Final answer:
Proteasome inhibition, such as with the drug bortezomib, helps treat multiple myeloma by causing an accumulation of defective proteins in cancer cells, leading to cell stress and death. Multiple myeloma cells are specifically vulnerable to this process due to their high rate of protein synthesis.
Step-by-step explanation:
The question addresses why proteasome inhibition is a therapeutic strategy in the treatment of multiple myeloma. Proteasomes are enzyme complexes that degrade unneeded or damaged proteins by proteolysis, a chemical process that breaks down peptide bonds. In multiple myeloma, a type of blood cancer, cancerous plasma cells multiply rapidly and produce an excessive amount of abnormal antibodies.

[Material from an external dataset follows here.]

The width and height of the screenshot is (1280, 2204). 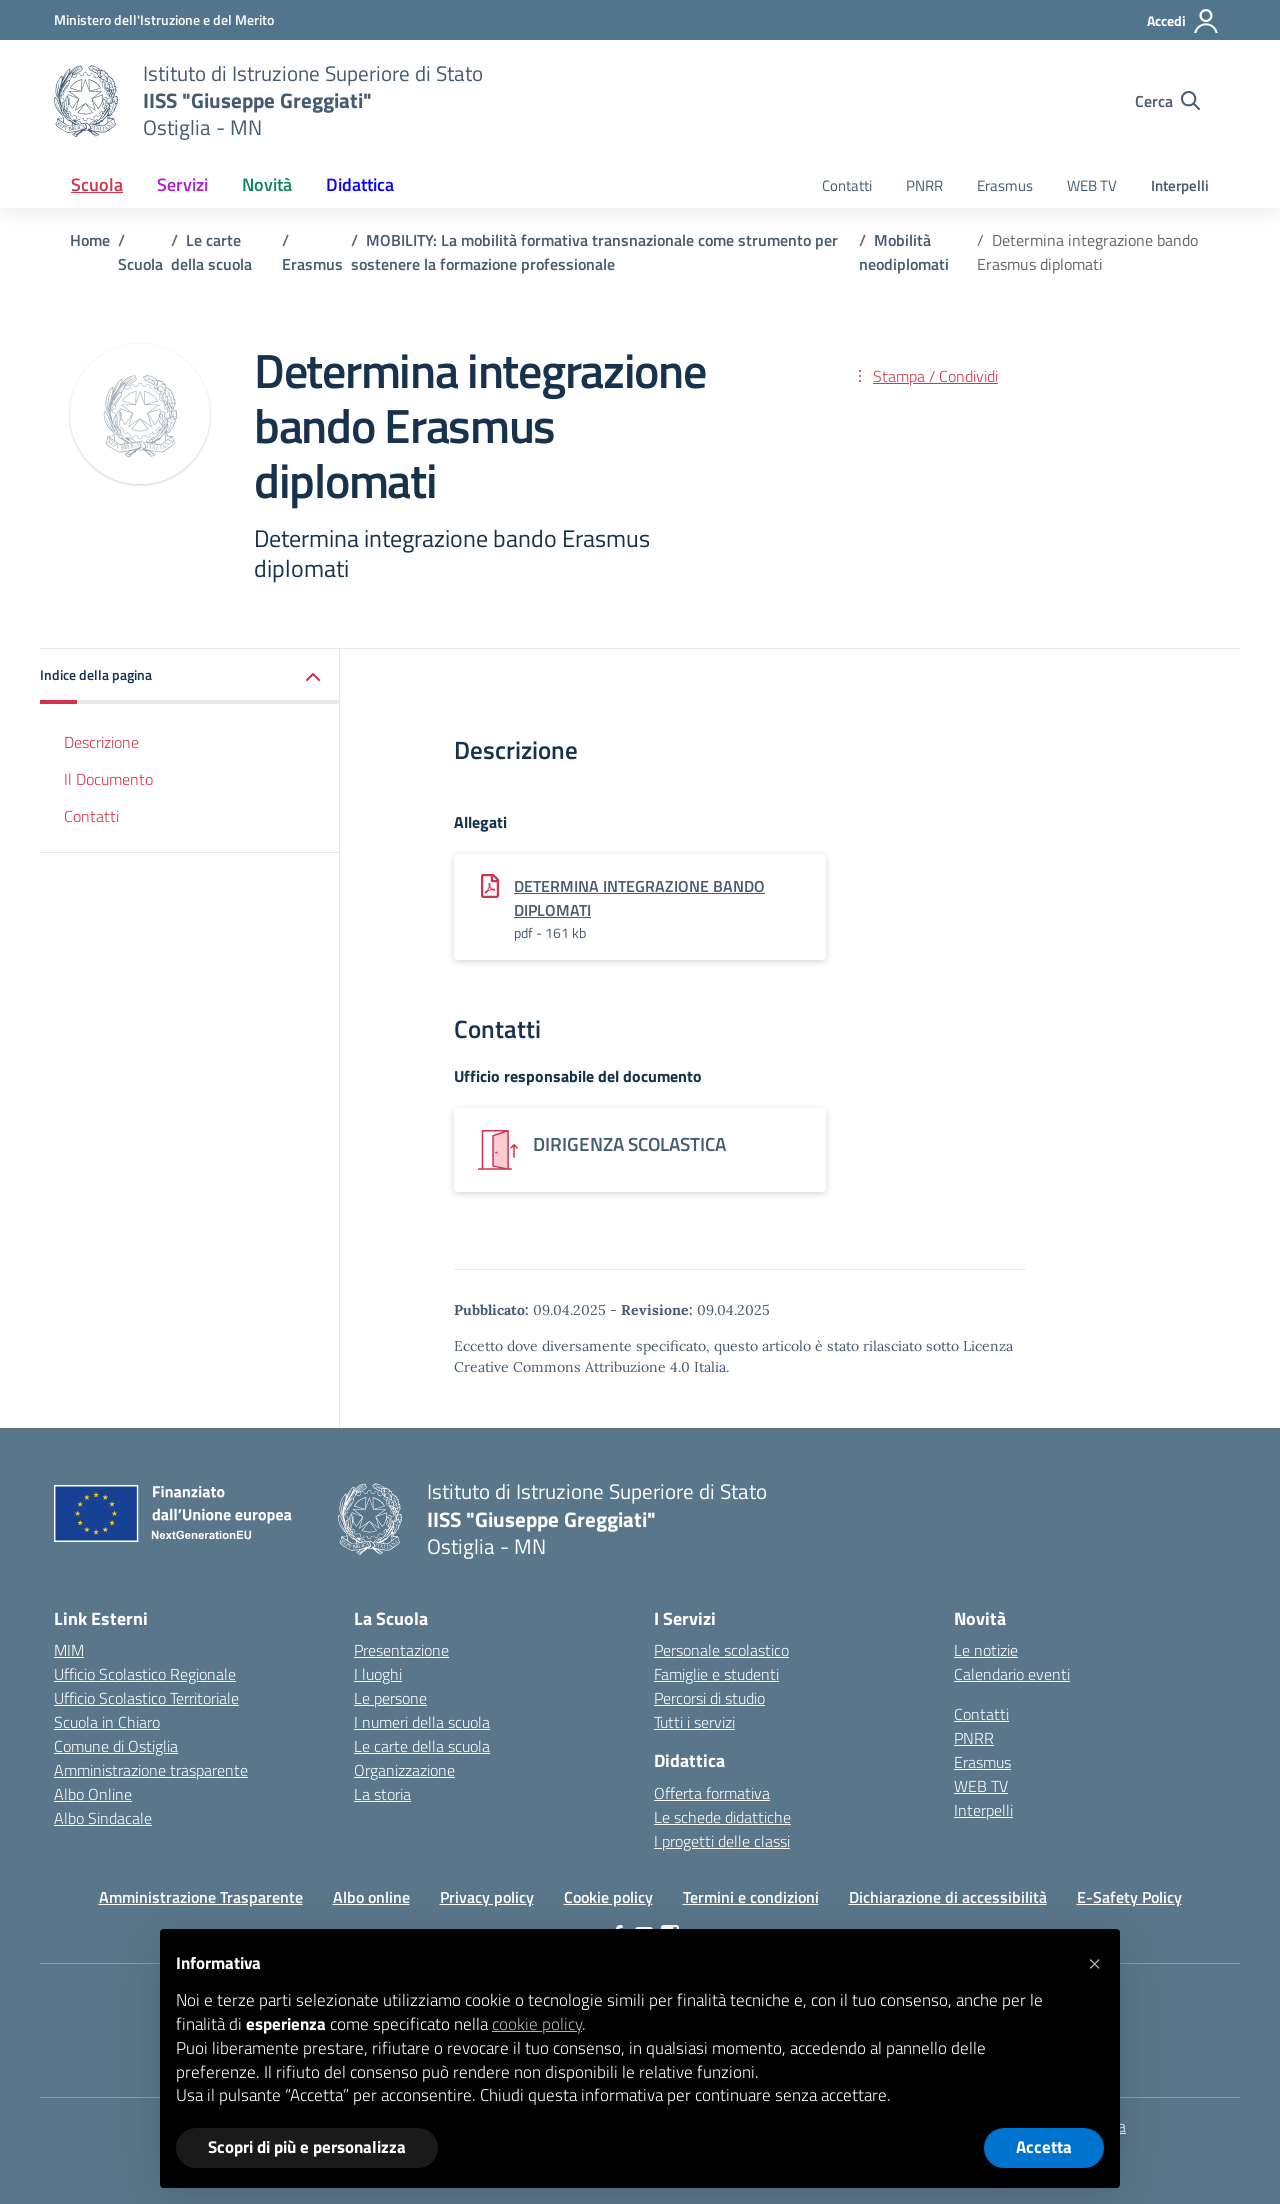 I want to click on cookie policy [button], so click(x=537, y=2024).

One of the key drugs used in this therapeutic approach is bortezomib, which specifically inhibits the proteasome. This inhibition leads to an accumulation of defective proteins within the cancer cells, which in turn causes stress and eventually cell death. This is particularly effective in multiple myeloma because these cells are more sensitive to disturbances in protein homeostasis due to their high rate of protein synthesis.
Bortezomib has been shown to induce apoptosis, or programmed cell death, in the abnormal plasma cells, while sparing normal cells. This selective toxicity is an advantage in the treatment of multiple myeloma. By impeding the proteasome's function, bortezomib effectively hampers the cancer cell's ability to manage and dispose of excess or faulty proteins, leading to cytotoxicity and a therapeutic benefit for patients.